By: Nina Notman
In April 2020, Brandon Wenning drove from Massachusetts to California. “I got to see the country at a really weird time,” he explains. “I had all these nice plans of seeing national parks and exploring some cool cities but, due to COVID-19, I ended up driving it as quickly and as directly as I could.”
Wenning was relocating to start a new role at Roswell Biotechnologies, a life-sciences start-up that is developing molecular electronic chips to read and sequence DNA. The firm’s goal is to sequence human genomes for $100. “This will enable personalized precision medicine based on unique genetic factors,” Wenning explains.
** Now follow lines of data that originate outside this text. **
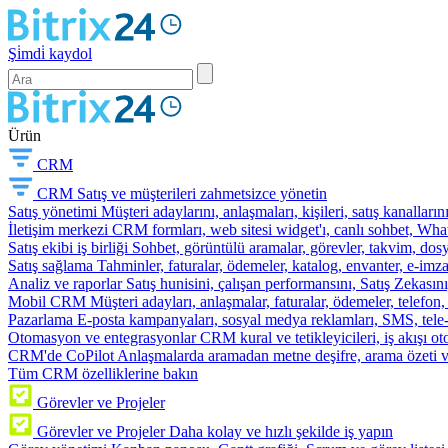
Şi̇mdi̇ kaydol
Ürün
CRM
CRM
Satış ve müşterileri zahmetsizce yönetin
Satış yönetimi
Müşteri adaylarını, anlaşmaları, kişileri, satış kanallarını
İletişim merkezi
CRM formları, web sitesi widget'ı, canlı sohbet, Whats
Satış ekibi iş birliği
Sohbet, görüntülü aramalar, görevler, takvim, dosy
Satış sağlama
Tahminler, faturalar, ödemeler, katalog, envanter, e-im
Analiz ve raporlar
Satış hunisini, çalışan performansını, Satış Zekasını
Mobil CRM
Müşteri adayları, anlaşmalar, faturalar, ödemeler, telefon
Pazarlama
E-posta kampanyaları, sosyal medya reklamları, SMS, tele-p
Otomasyon ve entegrasyonlar
CRM kural ve tetikleyicileri, iş akışı 
CRM'de CoPilot
Anlaşmalarda aramadan metne deşifre, arama özeti 
Tüm CRM özelliklerine bakın
Görevler ve Projeler
Görevler ve Projeler
Daha kolay ve hızlı şekilde iş yapın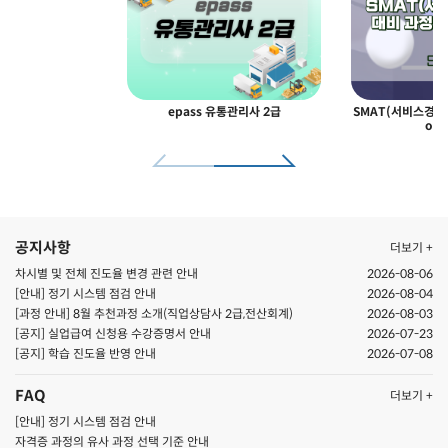
epass 유통관리사 2급
SMAT(서비스경영자
odu
공지사항
더보기 +
차시별 및 전체 진도율 변경 관련 안내
2026-08-06
[안내] 정기 시스템 점검 안내
2026-08-04
[과정 안내] 8월 추천과정 소개(직업상담사 2급,전산회계)
2026-08-03
[공지] 실업급여 신청용 수강증명서 안내
2026-07-23
[공지] ​학습 진도율 반영 안내
2026-07-08
FAQ
더보기 +
[안내] 정기 시스템 점검 안내
자격증 과정의 유사 과정 선택 기준 안내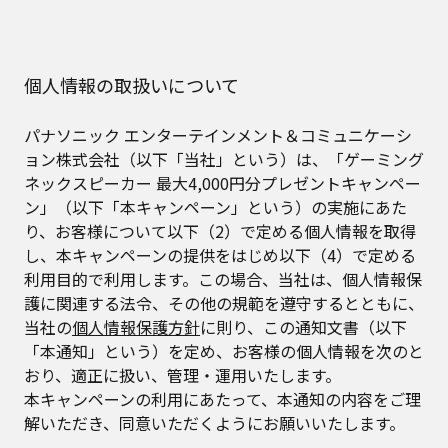
個人情報の取扱いについて
パナソニック エンターテインメント＆コミュニケーシ
ョン株式会社（以下「当社」という）は、「ゲーミング
ネックスピーカー 最大4,000円分プレゼントキャンペー
ン」（以下「本キャンペーン」という）の実施にあた
り、お客様について以下（2）で定める個人情報を取得
し、本キャンペーンの提供をはじめ以下（4）で定める
利用目的で利用します。この場合、当社は、個人情報保
護に関連する法令、その他の規範を遵守するとともに、
当社の
個人情報保護方針
に則り、この通知文書（以下
「本通知」という）を定め、お客様の個人情報を次のと
おり、適正に扱い、管理・運用いたします。
本キャンペーンの利用にあたって、本通知の内容をご理
解いただき、同意いただくようにお願いいたします。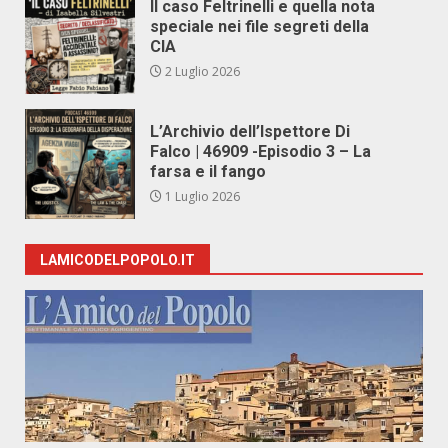
Il caso Feltrinelli e quella nota
speciale nei file segreti della
CIA
2 Luglio 2026
L’Archivio dell’Ispettore Di
Falco | 46909 -Episodio 3 – La
farsa e il fango
1 Luglio 2026
LAMICODELPOPOLO.IT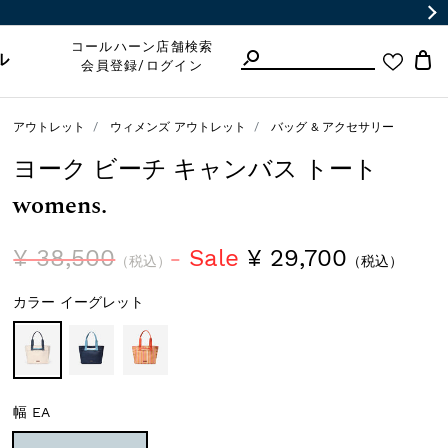
コールハーン店舗検索
ル
会員登録/ログイン
アウトレット
ウィメンズ アウトレット
バッグ & アクセサリー
ヨーク ビーチ キャンバス トート
womens.
¥ 38,500
Sale
¥ 29,700
（税込）
（税込）
カラー
イーグレット
幅
EA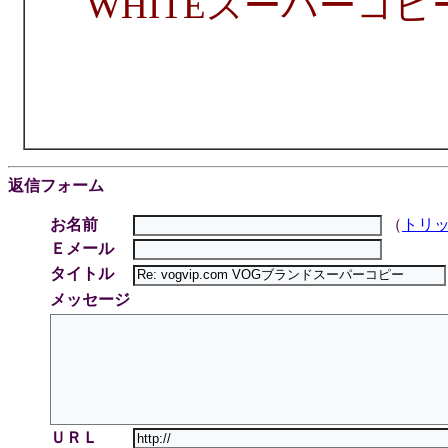
WHITEスーパーコピ
返信フォーム
お名前
（
トリ
Ｅメール
タイトル
メッセージ
ＵＲＬ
Other potential applications for this technology include infectious disease diagnostics and devices that store data in the form of DNA. It is also being developed as an environmental monitoring tool to rapidly analyze swabs from surfaces in hotel rooms and other spaces to certify there's no trace of a specific bacteria or virus, explains Wenning. “We have a pretty big project going on around coronavirus.”
As the surface chemist on the team, Wenning studies the interface between the chips and the biomolecules, such as DNA, that they are designed to sense. “I am currently looking at new surface chemistries to increase signal quality and improve reliability of our devices in the field,” he says.
Prior to joining Roswell Biotechnologies, Wenning worked as a formulations chemist at DuPont’s Marlborough site. “I was developing photoresists for next generation lithography applications,” he explains. “We were looking to print the absolute smallest feature that we could on a chip, as small as 15nm, on circuit boards, logic devices, and memory devices.”
Before starting at DuPont, Wenning completed a PhD at Cornell University with Christopher Ober. “I was working on marine antifouling coatings,” he says, specifically “designing polymer coatings to control the way algae and barnacles settle on surfaces.”
Outside of the lab, Wenning is a passionate musician. His primary instrument is flute, but he also plays clarinet and saxophone. “I perform professionally in pit orchestras for musicals, symphony orchestras, big bands, and chamber ensembles,” he explains. There is a lot of overlap between the discipline and determination needed to play music and to do scientific research, he adds.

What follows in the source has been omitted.